Полминуты! Вся сырая женская душа всколыхнулась во мне, и я, уже ничего не спрашивая и не слушая, но глядя в окошко, поволокла опрометью свои вещи на площадку. Проводник едва успел вынести их за мной, как поезд двинулся, и кусочек родного дома, родной советский вагон уплыл от меня. Я осталась одна. Я была в Голландии. Я была в Роттердаме. Но позвольте, что же это за Роттердам? Перрон, на который я слезла, был совершенно похож на наш дачный, высоко над полотном, безлюдный. И по обе его стороны тоже безлюдно, а города — никакого. Ни даже станции, ни даже носильщика. И меня решительно никто не встретил, хотя мы надавали множество телеграмм. А из всего голландского языка я знала только фразу, зазубренную в детстве с балладой Жуковского «Каннитферштан». По опыту долгой жизни я была уверена, что нигде не пропаду, но все-таки, если говорить начистоту, самую малость струсила. Тяжелые вещи таскать мне одной не под силу, а главное, неизвестно, куда таскать, и отойти от них было страшно. Мысленно я уже писала письмо друзьям, заманчиво составлявшееся: «Начать с того, что я не там слезла». Но где я слезла?

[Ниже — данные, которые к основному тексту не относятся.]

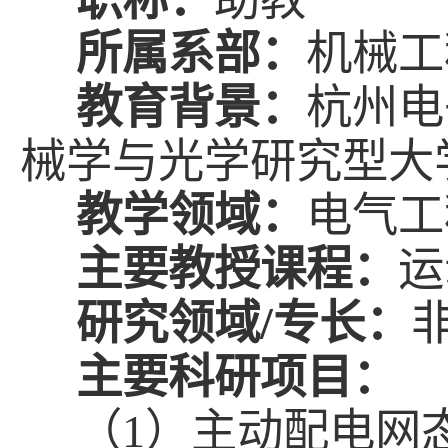
所属
系部
：
机械工
教育背景：
杭州电
械学与光学研究型大
教学领域：
电气工
主要教授课程：
运
研究领域
/
专长：
主要科研项目：
（1）主动配电网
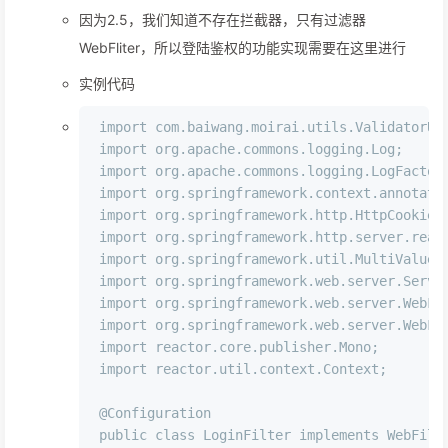
因为2.5，我们知道不存在拦截器，只有过滤器
WebFliter，所以登陆鉴权的功能实现需要在这里进行
实例代码
import
import
import
import
import
import
import
import
import
import
import
import
 reactor.util.context.Context;

@Configuration
public
class
LoginFilter
implements
WebFilt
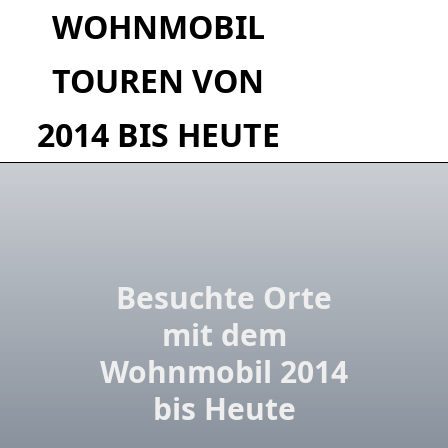
Skip
WOHNMOBIL
to
content
TOUREN VON
2014 BIS HEUTE
Besuchte Orte
mit dem
Wohnmobil 2014
bis Heute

Тут показалось в этой пустыне живое существо — небольшого роста юноша с рюкзаком за плечами, в треуголочке и куртке защитного цвета, с чем-то на плечах вроде простых нашивок. Разговорились мы с ним по-английски, и я узнала, что настоящий Роттердам, Роттердам-Центральный — в нескольких километрах отсюда и наш поезд там не останавливается, а проезжает прямо в Хук-ван-Холланд, и, должно быть, именно там и встречали меня. А теперь надо пробираться в Роттердам на дачном поезде или в такси. Мой спаситель не оставил дела на полпути, подхватил мои вещи, освоился очень быстро с моим характером, услышал мою биографию, рассказал свою. Он был студент, возвращавшийся на побывку к отцу в Роттердам, и звали его Петер Вальтхаус. Но вот Роттердам-Центральный. Где уж тут смотреть, встречают ли! На перроне столпилось множество народа, приходили и уходили поезда, выбрасывавшие новую и новую порцию народу.